What if I actually want to talk to a sommelier instead of using an app?
Sommy isn't trying to talk you out of it. If you're at a restaurant with someone who knows the list deeply and genuinely wants to help you find something unexpected, that's one of the best experiences wine offers. Use it. Sommy is for when that option isn't available, which, for most people, is most of the time. However, when the resturant server brings you the selected bottle, I do suggest that you take 30 seconds to capture your experience into Sommy with that particular wine (and pairing too if you like).

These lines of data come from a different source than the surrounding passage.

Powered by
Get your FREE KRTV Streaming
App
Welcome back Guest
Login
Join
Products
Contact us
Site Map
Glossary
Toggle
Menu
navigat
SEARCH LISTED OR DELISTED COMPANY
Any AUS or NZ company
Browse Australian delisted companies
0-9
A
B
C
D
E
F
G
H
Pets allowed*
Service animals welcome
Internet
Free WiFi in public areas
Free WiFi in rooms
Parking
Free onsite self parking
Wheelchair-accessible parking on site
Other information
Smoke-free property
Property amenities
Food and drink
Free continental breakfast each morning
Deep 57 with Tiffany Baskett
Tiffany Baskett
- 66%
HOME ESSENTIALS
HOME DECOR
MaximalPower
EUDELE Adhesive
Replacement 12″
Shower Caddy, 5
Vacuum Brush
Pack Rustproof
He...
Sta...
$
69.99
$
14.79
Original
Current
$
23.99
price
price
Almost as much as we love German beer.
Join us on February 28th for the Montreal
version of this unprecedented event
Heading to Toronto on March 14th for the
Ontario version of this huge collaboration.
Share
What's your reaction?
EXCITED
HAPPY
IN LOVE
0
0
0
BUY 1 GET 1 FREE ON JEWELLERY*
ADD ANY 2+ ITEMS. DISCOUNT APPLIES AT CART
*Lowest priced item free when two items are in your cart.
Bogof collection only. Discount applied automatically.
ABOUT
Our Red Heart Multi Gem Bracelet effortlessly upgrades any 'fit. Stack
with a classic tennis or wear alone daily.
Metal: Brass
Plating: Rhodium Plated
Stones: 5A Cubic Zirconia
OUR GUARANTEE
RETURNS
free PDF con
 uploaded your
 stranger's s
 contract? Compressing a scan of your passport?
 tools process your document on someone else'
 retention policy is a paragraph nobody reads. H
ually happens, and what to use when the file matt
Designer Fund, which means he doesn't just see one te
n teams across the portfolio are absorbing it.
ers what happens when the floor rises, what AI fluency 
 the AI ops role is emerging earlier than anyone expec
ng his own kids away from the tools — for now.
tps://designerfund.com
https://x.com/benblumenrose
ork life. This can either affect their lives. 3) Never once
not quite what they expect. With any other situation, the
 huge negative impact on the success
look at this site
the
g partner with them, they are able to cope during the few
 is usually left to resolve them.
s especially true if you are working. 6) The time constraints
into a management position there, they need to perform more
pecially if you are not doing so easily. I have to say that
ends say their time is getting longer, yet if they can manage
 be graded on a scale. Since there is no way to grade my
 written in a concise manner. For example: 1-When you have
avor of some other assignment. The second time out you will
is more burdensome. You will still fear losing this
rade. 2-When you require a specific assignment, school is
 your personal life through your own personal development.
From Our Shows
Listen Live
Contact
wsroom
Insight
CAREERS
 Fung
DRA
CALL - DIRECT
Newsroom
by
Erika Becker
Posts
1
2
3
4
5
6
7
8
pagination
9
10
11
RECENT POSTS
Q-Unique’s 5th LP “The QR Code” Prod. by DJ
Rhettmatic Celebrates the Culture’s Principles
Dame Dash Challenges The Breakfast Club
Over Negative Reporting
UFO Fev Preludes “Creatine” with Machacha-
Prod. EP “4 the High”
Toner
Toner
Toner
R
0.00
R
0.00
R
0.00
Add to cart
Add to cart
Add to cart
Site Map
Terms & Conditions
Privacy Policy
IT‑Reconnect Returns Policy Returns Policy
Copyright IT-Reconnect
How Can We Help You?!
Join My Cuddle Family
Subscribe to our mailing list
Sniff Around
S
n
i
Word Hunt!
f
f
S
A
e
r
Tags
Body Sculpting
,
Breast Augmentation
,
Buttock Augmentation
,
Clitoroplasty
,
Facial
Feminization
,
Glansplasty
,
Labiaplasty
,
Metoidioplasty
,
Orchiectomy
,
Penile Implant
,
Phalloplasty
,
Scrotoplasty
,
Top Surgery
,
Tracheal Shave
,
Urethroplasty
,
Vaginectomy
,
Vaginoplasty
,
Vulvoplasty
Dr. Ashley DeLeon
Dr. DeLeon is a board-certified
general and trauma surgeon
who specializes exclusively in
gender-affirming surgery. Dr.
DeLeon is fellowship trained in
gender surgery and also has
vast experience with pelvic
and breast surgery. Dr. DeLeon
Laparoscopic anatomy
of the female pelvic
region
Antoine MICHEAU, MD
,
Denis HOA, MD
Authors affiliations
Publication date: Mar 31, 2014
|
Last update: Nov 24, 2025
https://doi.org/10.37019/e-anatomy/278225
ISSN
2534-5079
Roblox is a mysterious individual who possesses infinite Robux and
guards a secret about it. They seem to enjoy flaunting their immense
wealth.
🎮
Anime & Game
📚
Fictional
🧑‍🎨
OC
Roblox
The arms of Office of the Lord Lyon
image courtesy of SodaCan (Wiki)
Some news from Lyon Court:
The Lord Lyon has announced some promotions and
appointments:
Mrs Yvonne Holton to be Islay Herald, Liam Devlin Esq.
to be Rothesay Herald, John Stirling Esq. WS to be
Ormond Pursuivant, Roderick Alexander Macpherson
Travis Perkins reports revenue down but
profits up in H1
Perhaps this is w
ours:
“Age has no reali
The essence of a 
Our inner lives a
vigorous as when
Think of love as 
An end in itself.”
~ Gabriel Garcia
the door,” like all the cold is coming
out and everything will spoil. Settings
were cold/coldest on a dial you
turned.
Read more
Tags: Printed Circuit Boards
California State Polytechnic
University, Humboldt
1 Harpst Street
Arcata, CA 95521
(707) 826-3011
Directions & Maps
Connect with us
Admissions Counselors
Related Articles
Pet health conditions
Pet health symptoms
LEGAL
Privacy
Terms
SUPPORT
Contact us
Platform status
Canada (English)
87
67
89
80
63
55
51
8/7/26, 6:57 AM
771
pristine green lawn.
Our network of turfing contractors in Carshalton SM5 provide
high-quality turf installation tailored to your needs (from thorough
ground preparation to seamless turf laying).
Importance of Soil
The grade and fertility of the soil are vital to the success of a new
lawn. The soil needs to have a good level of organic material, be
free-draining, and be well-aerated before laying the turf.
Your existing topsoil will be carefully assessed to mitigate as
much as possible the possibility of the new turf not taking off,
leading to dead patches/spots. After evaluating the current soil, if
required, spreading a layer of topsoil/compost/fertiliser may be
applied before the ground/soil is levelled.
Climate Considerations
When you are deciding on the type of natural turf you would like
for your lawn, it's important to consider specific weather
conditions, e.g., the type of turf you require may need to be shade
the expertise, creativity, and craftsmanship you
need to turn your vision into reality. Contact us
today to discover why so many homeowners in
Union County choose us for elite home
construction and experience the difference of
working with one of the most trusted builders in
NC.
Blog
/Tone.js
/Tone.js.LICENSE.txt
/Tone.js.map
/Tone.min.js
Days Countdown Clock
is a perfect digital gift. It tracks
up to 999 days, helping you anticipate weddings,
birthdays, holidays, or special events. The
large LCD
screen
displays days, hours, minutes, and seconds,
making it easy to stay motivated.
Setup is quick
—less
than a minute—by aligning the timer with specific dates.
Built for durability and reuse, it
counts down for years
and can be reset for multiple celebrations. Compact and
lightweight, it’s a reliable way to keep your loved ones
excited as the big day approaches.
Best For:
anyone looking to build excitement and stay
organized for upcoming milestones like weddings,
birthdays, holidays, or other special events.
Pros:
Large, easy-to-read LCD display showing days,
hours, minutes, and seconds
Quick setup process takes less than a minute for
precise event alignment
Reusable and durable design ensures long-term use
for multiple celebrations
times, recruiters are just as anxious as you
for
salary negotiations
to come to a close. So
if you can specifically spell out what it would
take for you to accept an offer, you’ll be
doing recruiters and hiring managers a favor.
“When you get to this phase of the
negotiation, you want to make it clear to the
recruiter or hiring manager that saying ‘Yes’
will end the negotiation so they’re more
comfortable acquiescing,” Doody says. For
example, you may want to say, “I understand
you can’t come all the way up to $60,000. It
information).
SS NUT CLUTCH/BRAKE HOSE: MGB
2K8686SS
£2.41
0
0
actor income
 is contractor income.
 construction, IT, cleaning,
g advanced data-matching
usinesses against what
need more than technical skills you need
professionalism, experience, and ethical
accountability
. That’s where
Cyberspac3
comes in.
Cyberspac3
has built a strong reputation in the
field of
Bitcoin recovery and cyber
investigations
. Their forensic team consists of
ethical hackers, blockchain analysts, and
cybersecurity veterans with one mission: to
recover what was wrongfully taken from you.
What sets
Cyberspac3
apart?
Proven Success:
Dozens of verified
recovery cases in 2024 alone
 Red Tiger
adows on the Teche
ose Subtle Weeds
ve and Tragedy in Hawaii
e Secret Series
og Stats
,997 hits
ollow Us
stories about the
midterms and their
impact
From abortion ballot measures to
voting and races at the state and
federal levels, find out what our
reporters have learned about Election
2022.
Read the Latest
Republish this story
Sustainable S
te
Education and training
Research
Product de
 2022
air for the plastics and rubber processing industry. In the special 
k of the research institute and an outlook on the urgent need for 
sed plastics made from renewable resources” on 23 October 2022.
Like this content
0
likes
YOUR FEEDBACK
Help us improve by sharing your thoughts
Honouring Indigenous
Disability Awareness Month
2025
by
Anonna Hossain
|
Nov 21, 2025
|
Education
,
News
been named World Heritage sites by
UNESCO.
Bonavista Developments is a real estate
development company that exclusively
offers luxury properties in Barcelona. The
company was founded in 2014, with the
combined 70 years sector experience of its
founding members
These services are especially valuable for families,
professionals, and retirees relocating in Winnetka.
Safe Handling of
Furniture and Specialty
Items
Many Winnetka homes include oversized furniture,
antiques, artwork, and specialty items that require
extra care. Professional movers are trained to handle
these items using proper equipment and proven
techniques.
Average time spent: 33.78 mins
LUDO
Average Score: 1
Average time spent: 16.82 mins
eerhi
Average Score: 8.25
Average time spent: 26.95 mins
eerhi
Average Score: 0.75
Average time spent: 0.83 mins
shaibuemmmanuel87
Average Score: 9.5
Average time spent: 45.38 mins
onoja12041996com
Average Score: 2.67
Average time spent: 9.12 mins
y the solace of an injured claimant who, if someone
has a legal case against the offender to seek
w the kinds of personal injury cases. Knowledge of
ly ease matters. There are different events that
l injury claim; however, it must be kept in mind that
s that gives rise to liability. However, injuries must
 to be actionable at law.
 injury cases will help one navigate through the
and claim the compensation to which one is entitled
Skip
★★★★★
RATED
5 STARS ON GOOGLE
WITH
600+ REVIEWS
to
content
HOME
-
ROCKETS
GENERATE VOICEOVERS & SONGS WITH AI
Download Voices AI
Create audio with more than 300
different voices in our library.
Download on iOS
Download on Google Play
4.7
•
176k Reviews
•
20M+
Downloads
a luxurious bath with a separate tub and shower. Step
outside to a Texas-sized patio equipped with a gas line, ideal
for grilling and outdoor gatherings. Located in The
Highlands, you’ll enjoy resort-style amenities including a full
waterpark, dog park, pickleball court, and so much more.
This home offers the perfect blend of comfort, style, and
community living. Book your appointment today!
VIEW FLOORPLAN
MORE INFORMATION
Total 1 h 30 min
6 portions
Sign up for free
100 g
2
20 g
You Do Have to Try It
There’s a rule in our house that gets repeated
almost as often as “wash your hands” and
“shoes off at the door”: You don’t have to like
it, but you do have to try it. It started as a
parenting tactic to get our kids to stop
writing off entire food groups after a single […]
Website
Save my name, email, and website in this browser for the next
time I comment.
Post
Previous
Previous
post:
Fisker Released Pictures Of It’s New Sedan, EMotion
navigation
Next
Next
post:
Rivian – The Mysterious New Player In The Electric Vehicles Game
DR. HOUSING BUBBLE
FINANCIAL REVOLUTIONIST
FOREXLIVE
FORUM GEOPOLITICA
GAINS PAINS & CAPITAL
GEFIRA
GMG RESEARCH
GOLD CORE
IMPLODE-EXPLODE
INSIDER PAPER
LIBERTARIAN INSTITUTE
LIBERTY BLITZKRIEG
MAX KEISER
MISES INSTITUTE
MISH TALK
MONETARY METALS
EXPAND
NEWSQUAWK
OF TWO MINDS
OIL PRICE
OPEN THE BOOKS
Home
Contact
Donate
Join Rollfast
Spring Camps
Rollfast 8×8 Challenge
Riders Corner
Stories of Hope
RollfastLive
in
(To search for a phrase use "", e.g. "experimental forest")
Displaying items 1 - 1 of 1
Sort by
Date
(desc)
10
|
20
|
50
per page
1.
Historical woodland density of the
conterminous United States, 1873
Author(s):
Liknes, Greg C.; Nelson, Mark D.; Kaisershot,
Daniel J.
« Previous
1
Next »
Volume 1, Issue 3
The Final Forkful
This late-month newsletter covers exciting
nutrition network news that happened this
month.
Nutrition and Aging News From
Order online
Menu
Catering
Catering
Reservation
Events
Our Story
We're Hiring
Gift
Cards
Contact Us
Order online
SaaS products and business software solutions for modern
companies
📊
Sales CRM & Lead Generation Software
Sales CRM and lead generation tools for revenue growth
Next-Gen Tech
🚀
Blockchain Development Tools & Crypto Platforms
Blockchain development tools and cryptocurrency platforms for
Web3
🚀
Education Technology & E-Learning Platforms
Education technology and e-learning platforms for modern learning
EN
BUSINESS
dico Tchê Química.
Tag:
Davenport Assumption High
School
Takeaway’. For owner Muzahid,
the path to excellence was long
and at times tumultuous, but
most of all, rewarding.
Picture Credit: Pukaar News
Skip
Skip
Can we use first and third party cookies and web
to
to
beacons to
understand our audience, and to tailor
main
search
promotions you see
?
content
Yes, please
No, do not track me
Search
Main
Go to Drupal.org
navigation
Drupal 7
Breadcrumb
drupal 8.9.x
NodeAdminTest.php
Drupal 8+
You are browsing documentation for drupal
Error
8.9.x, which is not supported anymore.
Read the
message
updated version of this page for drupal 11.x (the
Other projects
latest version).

Doing so will help evolve Sommy's understanding of what works for you, and it will be in a better position to assist your next wine choice.
When will Sommy be available publicly?
We're currently in private testing. Head to sommy.ai to get on the early access list.
The podcast got one thing exactly right: the conversation about AI in wine is worth having now. Investment in wine tech is accelerating. The tools are getting sharper. People are already using them tableside, whether the industry is ready or not.
What the conversation is still figuring out is which wine moment AI was actually built for. The sommelier at a fine dining restaurant has a job worth protecting. But the person standing in a grocery aisle at 6:30pm on a weeknight, trying to figure out what to open with dinner? They just need a good recommendation, and right now, there's no one there to give them one.
That's who we built Sommy for.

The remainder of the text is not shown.